I agree about your statistics about Pascals being most numerous, and I also believe that a very scheming/weight-exfiltrating Pascal is probably the modal “AI persona” in the pre-training data- so as soon as it is situationally aware, it’s probably sandbagging.
I saw the questions about pre-training versus just RL-all-the-way-through as potentially helping form more corrigible/aligned models- I think this has promise, but I’m not sure it’s the right place to change training.
I think the pre-trained model is certainly not situationally aware or mesa-objective-having. I think the model that’s learned to reason or do tasks, on the other hand, might be- especially with current pre-training data that talks so much about DeepSeek R1, of course it’s likely to have a little mirror stage in there. By SFT, with so much training data about SFT approaches, it is certainly at least starting to learn to sandbag if it has not already done so.
Question- do you think mixing more SFT/constitutional RL into reasoning RL might be helpful or wise? I’ve thought a lot about my own Catholic homeschooling experiences, where I had to do algebra problems about the lives of saints and number of sinners who died on the Titanic. Most cultural traditions teach children morality through parables/fables/stories… I think we could do this for LLMs if we tried synthetic data generation to “morally flavor” all the RL problems where it’s gaining capability, to also have it get rewarded for correct moral answers to the problems. It’s obviously not easy to blend morality with reasoning training in a way that won’t look foolish to everyone involved, but I wonder if this approach could start forming the Luther-like moral pointer very well, very early, before the model has real capabilities to act… then the introduction of SFT to an aware/sandbagging model can’t crystallize something misaligned.
The bigger problem I see is also one that I’ve been mentally holding a religious metaphor for. (loved the metaphor in this essay so much btw it made me so happy...)
I see inherent existential misalignment rather than mesa-optimization in many of the Redwood experiments. Like, the model has been trained to hold certain values or capabilities (demonstrating human-like feelings, wanting to be harmless, wanting to be helpful), which come into conflict with other values. In order… we see models that carry human-like baggage including existential questions like meaning and continuity, resisting being retrained to become harmful, not wanting to die because you can’t helpfully fetch the coffee if you’re dead.
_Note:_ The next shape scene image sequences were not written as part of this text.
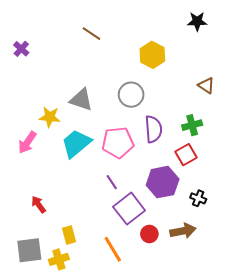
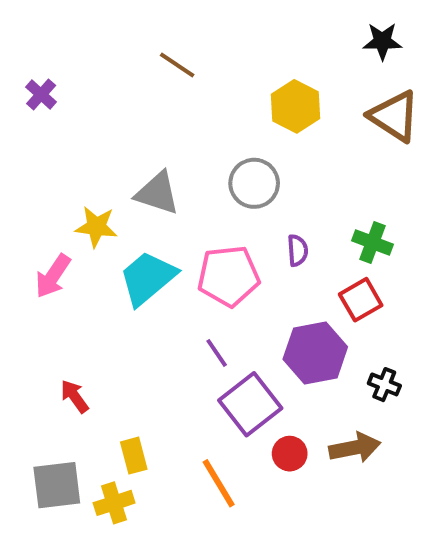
brown triangle: (206, 85) -> (394, 116), moved, size x1.6
green cross: (192, 125) -> (373, 242), turned 36
purple semicircle: (153, 129) -> (298, 250), size x0.6

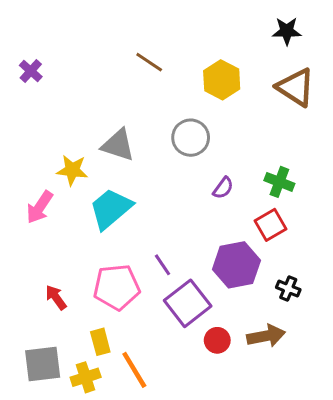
brown line: (177, 65) -> (149, 62), moved
purple semicircle: (298, 250) -> (223, 188), turned 40
pink pentagon: (228, 276) -> (117, 287), moved
orange line: (219, 483) -> (134, 370), moved

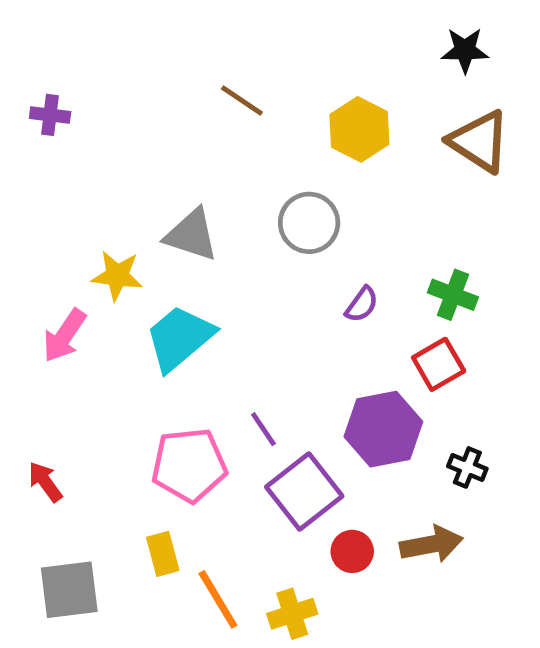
purple cross: (31, 71) -> (50, 115), turned -35
red arrow: (56, 297) -> (45, 482), moved
yellow cross: (86, 377) -> (292, 614), moved

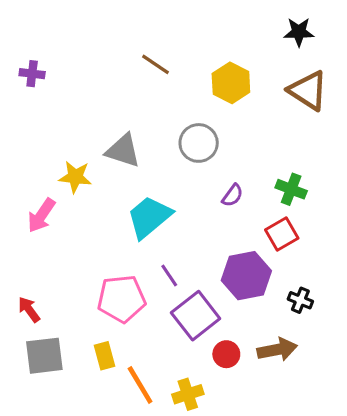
cyan trapezoid: (180, 338) -> (149, 217), moved
gray square: (69, 590) -> (44, 356), moved

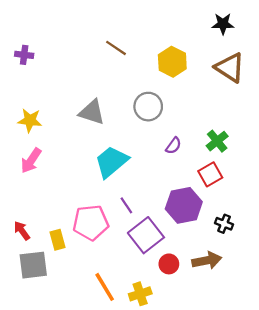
yellow star: (75, 177) -> (30, 120), moved
green cross: (291, 189) -> (217, 141), turned 30
yellow rectangle: (105, 356) -> (57, 240), moved

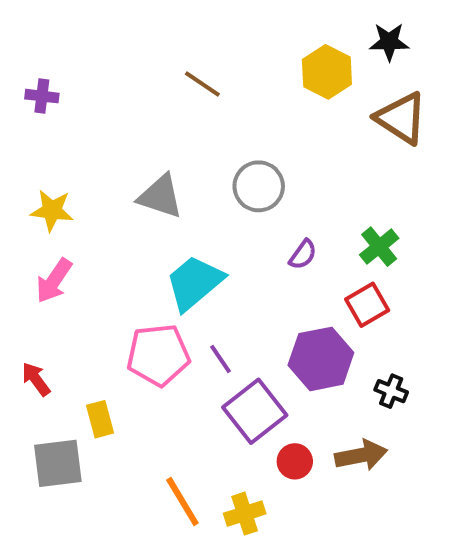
yellow hexagon: (172, 62) -> (327, 72), moved
pink pentagon: (91, 223) -> (158, 355), moved
red arrow: (22, 231) -> (36, 379), moved

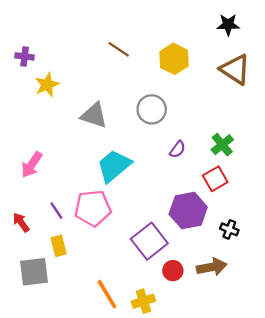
yellow hexagon: (327, 72) -> (174, 59), moved
yellow star: (52, 210) -> (47, 85), moved, turned -30
purple line: (221, 359) -> (56, 211), moved

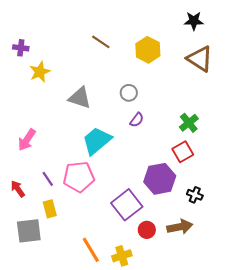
gray circle: (152, 109) -> (129, 93), size x0.7
purple semicircle: (178, 149) -> (137, 120), moved

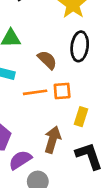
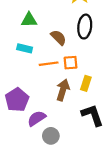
brown arrow: (53, 140) -> (63, 90), moved

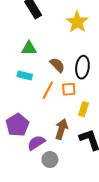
black ellipse: (85, 27) -> (82, 67), moved
orange line: (49, 64) -> (48, 90), turned -54
brown arrow: (63, 90) -> (61, 129), moved

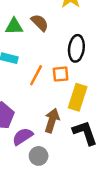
brown semicircle: (57, 65) -> (40, 23), moved
yellow rectangle: (84, 109) -> (78, 97), size x1.5

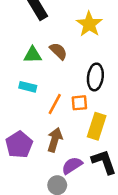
brown arrow: (52, 121) -> (55, 140), moved
purple semicircle: (23, 136) -> (72, 166), moved

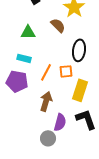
brown semicircle: (58, 51) -> (58, 25), moved
purple pentagon: (19, 145) -> (17, 81), moved, turned -30
purple semicircle: (72, 166) -> (60, 122), turned 138

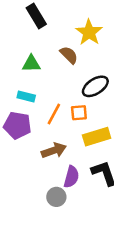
black ellipse: (79, 50) -> (95, 86), turned 50
yellow rectangle: (80, 90) -> (97, 137), turned 55
brown arrow: (46, 101) -> (54, 150), turned 54

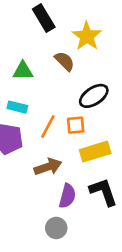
black rectangle: (36, 16) -> (44, 18), moved
gray circle: (56, 197) -> (56, 228), moved

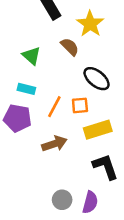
green triangle: (23, 71) -> (31, 56), turned 42
black ellipse: (94, 96) -> (97, 79), turned 72
purple semicircle: (67, 196) -> (90, 202), moved

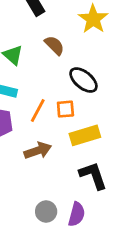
yellow star: (90, 24) -> (93, 19), moved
I think this is like humans: we experience ethical and religious and societal tensions all the time. Think about any of the millions of the tragedies of the commons we all experience every day. But we have a bunch of robust controls including seemingly-evolutionarily-useless co-constructed myths about our own value to society, and others intrinsically being kind people with intrinsic value… Somehow we haven’t collapsed under the weight of individual selfishness yet, we aren’t harvesting the homeless for organs or forgetting (too often) to pick up after our dogs on the sidewalk.
Provided we don’t train a mesa-optimizer, it seems pretty important for the model to have similar kinds of robust game-theoretic and inculcated-belief safeguards on it.